TASK ITEM ▸ Although the records contain pictures, only their text should be set down, exactly as written.

━━━━━━

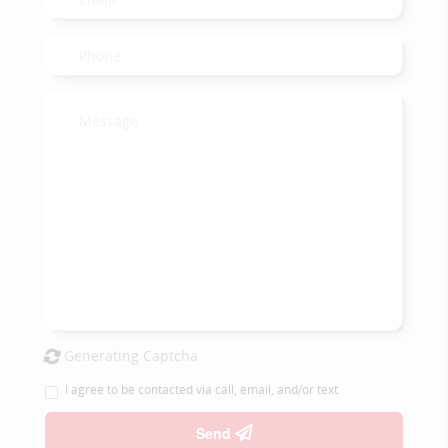
Generating Captcha
I agree to be contacted via call, email, and/or text.
Send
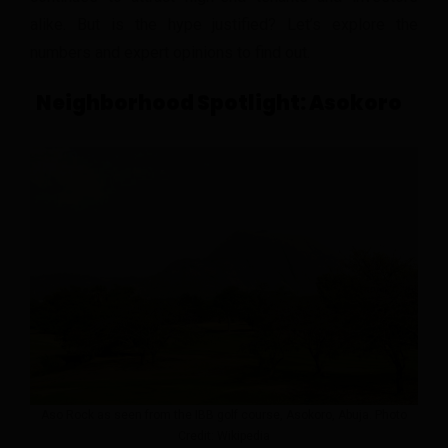
alike. But is the hype justified? Let’s explore the
numbers and expert opinions to find out.
Neighborhood Spotlight: Asokoro
Aso Rock as seen from the IBB golf course, Asokoro, Abuja. Photo
Credit: Wikipedia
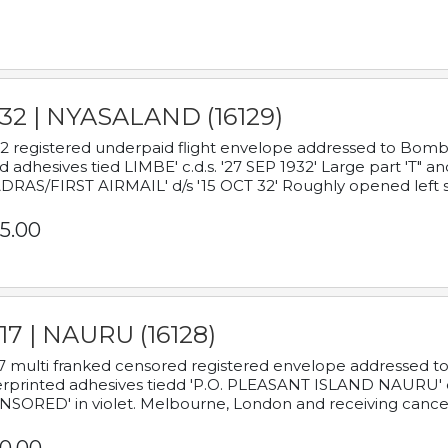
932 | NYASALAND (16129)
2 registered underpaid flight envelope addressed to Bombay
d adhesives tied LIMBE' c.d.s. '27 SEP 1932' Large part 'T" 
RAS/FIRST AIRMAIL' d/s '15 OCT 32' Roughly opened left s
5.00
17 | NAURU (16128)
7 multi franked censored registered envelope addressed to 
rprinted adhesives tiedd 'P.O. PLEASANT ISLAND NAURU' c.d.
NSORED' in violet. Melbourne, London and receiving cancel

━━━━━━

TASK RESPONSE ▸
Generating Captcha
I agree to be contacted via call, email, and/or text.
Send
alike. But is the hype justified? Let’s explore the
numbers and expert opinions to find out.
Neighborhood Spotlight: Asokoro
Aso Rock as seen from the IBB golf course, Asokoro, Abuja. Photo
Credit: Wikipedia
932 | NYASALAND (16129)
2 registered underpaid flight envelope addressed to Bombay
d adhesives tied LIMBE' c.d.s. '27 SEP 1932' Large part 'T" 
RAS/FIRST AIRMAIL' d/s '15 OCT 32' Roughly opened left s
5.00
17 | NAURU (16128)
7 multi franked censored registered envelope addressed to 
rprinted adhesives tiedd 'P.O. PLEASANT ISLAND NAURU' c.d.
NSORED' in violet. Melbourne, London and receiving cancel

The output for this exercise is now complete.